Benchmarking jagged intelligence
One sticking point to fully leveraging autonomous AI agents involves what Salesforce calls “jaggedness” or “jagged intelligence,” in which AI systems that can excel at complex tasks unexpectedly fail at simpler ones that humans can reliably solve.
Salesforce AI Research has created an initial dataset of 225 basic reasoning questions that it calls SIMPLE (Simple, Intuitive, Minimal, Problem-solving Logical Evaluation) to evaluate and benchmark the jaggedness of models. Here’s a sample question from SIMPLE:
A man has to get a fox, a chicken, and a sack of corn across a river. He has a rowboat, and it can only carry him and three other things. If the fox and the chicken are left together without the man, the fox will eat the chicken. If the chicken and the corn are left together without the man, the chicken will eat the corn. How does the man do it in the minimum number of steps?

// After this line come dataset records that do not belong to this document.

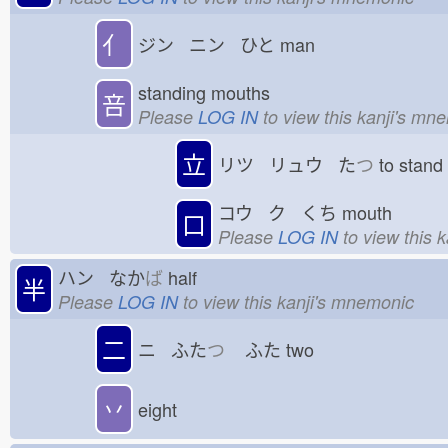
亻
ジン ニン ひと
man
standing mouths
咅
Please
LOG IN
to view this kanji's mn
立
リツ リュウ た
つ
to stan
コウ ク くち
mouth
口
Please
LOG IN
to view this 
ハン なか
ば
half
半
Please
LOG IN
to view this kanji's mnemonic
二
ニ ふた
つ
ふた
two
丷
eight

This looks like a classic logic puzzle, except for one altered constraint. In the classic puzzle, the rowboat can only carry the man and one additional thing, requiring a complex sequence of crossings to get the fox, chicken, and sack of corn all safely across the river. The SIMPLE version stipulates that the rowboat can carry the man and three other things, meaning the man can bring all three across the river in a single crossing.